Stowarzyszenie NowoczesnaPL stanie się nową siłą polityczną w kraju? - Chodzi o to, by zmienić sposób rozmowy, uciec od tej dwubiegunowości PiS/anty-PiS i zacząć rozmawiać o tym, co zrobić, by w Polsce było lepiej - mówi ekonomista Ryszard Petru, jeden z jego współzałożycieli.
Z bardzo wstępnych deklaracji wynika, że inicjatywę tworzyć mieliby Władysław Frasyniuk, prof. Leszek Balcerowicz i Andrzej Olechowski. Każdy z nich milczy jak dotąd na ten temat. Na razie jest to stowarzyszenie, ale może przekształcić się w partię polityczną.
- Takiego wariantu nie wykluczam. Na razie jest to stowarzyszenie, ono może się przekształcić w ugrupowanie, które startowałoby w najbliższych wyborach - mówi Petru.
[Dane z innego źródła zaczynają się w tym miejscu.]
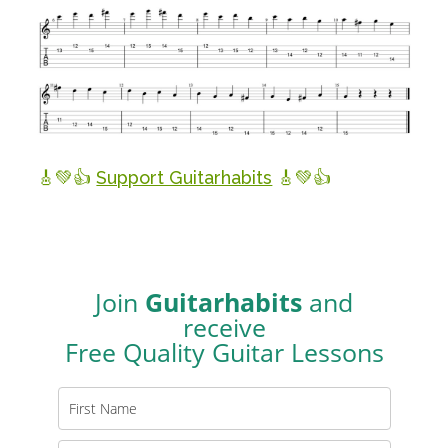
🎸💚👍
Support Guitarhabits
🎸💚👍
Join
Guitarhabits
and
receive
Free Quality Guitar Lessons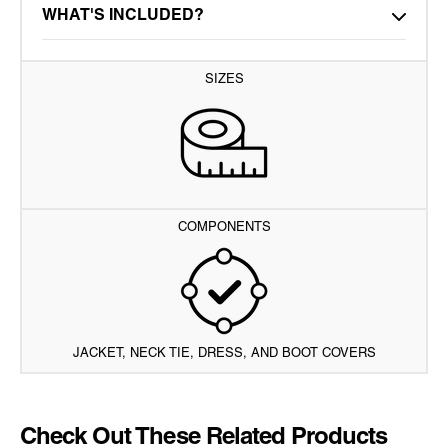
WHAT'S INCLUDED?
SIZES
COMPONENTS
JACKET, NECK TIE, DRESS, AND BOOT COVERS
Check Out These Related Products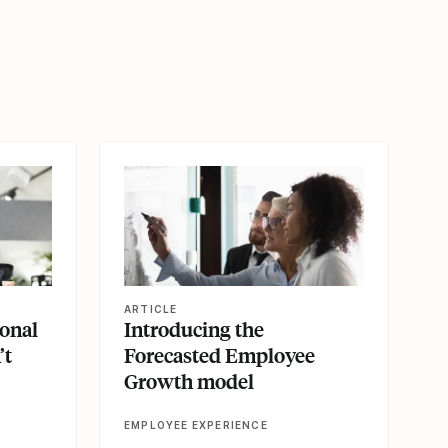
View article
ARTICLE
ional
Introducing the
’t
Forecasted Employee
Growth model
EMPLOYEE EXPERIENCE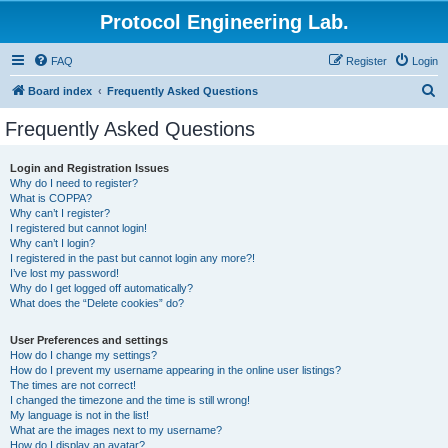
Protocol Engineering Lab.
FAQ
Register
Login
S
Board index
Frequently Asked Questions
e
Frequently Asked Questions
a
r
Login and Registration Issues
Why do I need to register?
c
What is COPPA?
h
Why can’t I register?
I registered but cannot login!
Why can’t I login?
I registered in the past but cannot login any more?!
I’ve lost my password!
Why do I get logged off automatically?
What does the “Delete cookies” do?
User Preferences and settings
How do I change my settings?
How do I prevent my username appearing in the online user listings?
The times are not correct!
I changed the timezone and the time is still wrong!
My language is not in the list!
What are the images next to my username?
How do I display an avatar?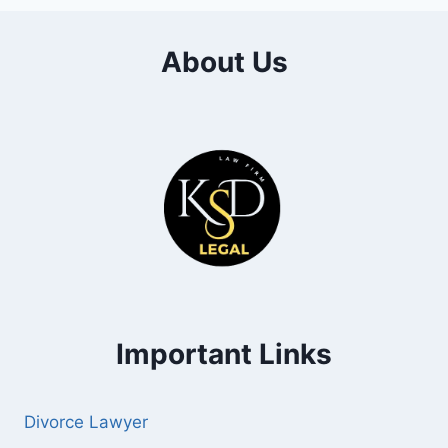
About Us
Important Links
Divorce Lawyer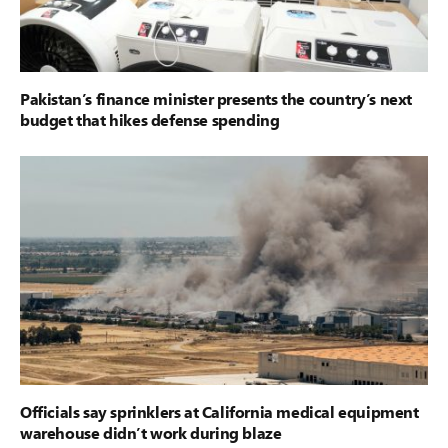
Pakistan’s finance minister presents the country’s next
budget that hikes defense spending
Officials say sprinklers at California medical equipment
warehouse didn’t work during blaze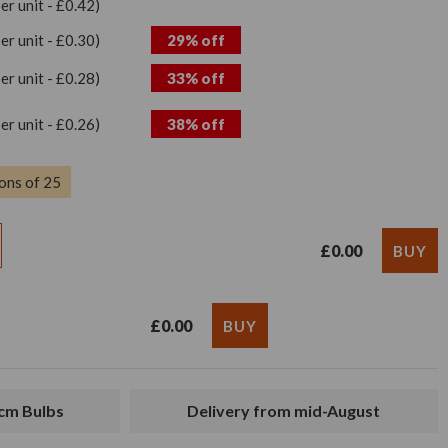
per unit - £0.42)
per unit - £0.30)
29% off
per unit - £0.28)
33% off
per unit - £0.26)
38% off
ons of 25
£0.00
£0.00
2cm Bulbs
Delivery from mid-August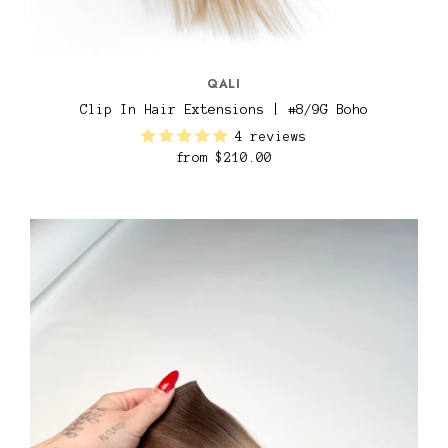
QALI
Clip In Hair Extensions | #8/9G Boho
4 reviews
from
$210.00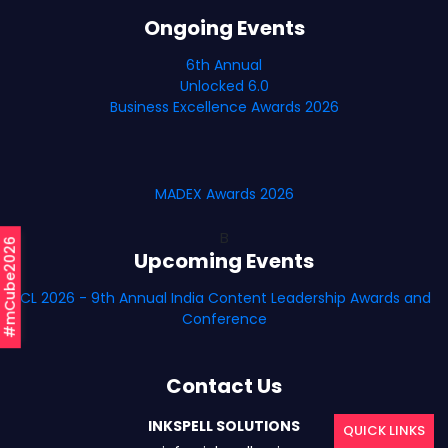
Ongoing Events
6th Annual
Unlocked 6.0
Business Excellence Awards 2026
MADEX Awards 2026
B
#mCube2026
Upcoming Events
ICL 2026 - 9th Annual India Content Leadership Awards and
Conference
Contact Us
INKSPELL SOLUTIONS
QUICK LINKS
- Niekoniecznie musi wyniknąć z tego jakieś dobro - uważa Krzysztof Piekarski, politolog z Uniwersytetu Gdańskiego. - Potrzeba jakiegoś świeżego powiewu, tyle że ci liderzy nie są za bardzo świeży - dodaje.
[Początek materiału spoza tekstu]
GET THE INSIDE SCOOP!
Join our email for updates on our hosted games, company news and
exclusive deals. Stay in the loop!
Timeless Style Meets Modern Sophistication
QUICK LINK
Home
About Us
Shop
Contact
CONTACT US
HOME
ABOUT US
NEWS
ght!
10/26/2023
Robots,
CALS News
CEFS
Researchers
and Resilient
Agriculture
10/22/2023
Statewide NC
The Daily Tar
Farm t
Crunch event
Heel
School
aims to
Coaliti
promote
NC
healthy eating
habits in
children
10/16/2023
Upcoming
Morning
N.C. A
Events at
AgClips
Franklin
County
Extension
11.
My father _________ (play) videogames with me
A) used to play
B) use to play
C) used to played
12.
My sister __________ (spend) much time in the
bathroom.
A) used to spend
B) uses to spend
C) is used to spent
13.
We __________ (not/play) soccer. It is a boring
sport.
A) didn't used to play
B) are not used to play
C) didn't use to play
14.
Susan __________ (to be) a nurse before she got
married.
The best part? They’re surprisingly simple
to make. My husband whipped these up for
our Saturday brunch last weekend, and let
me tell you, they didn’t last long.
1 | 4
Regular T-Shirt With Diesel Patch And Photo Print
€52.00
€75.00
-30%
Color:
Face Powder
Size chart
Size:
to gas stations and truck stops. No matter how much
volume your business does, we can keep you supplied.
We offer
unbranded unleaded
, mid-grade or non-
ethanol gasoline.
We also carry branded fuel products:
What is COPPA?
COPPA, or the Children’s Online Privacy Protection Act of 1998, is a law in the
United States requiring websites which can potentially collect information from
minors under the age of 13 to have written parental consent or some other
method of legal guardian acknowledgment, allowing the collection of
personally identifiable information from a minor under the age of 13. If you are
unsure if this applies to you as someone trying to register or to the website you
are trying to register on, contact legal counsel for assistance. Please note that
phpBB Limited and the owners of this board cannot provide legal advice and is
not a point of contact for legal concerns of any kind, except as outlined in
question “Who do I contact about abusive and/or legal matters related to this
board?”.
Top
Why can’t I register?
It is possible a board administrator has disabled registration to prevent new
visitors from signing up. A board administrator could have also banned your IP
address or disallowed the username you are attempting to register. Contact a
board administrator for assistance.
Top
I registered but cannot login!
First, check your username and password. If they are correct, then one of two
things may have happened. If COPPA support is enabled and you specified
Konkurencja nie daje szans
Przedstawiciele partii politycznych również nie wieszczą stowarzyszeniu sukcesu, ale jego powstanie postrzegają różnie. - Nie widzę specjalnie dużych społecznych emocji, które by pozwoliły nowemu ugrupowaniu bez struktur i finansów przekroczyć próg wyborczy - podkreślił Adam Bielan z Polski Razem.
- Takie stowarzyszenie zawsze dopinguje i to dobrze, bo każdy taki doping jest potrzebny - mówi Ligia Krajewska z PO. - Taka inicjatywa wyrasta pewnie z frustracji i zawodu władzą PO i, jeśli powstanie, będzie odbierać jej poparcie - przewiduje Jarosław Sellin z PiS.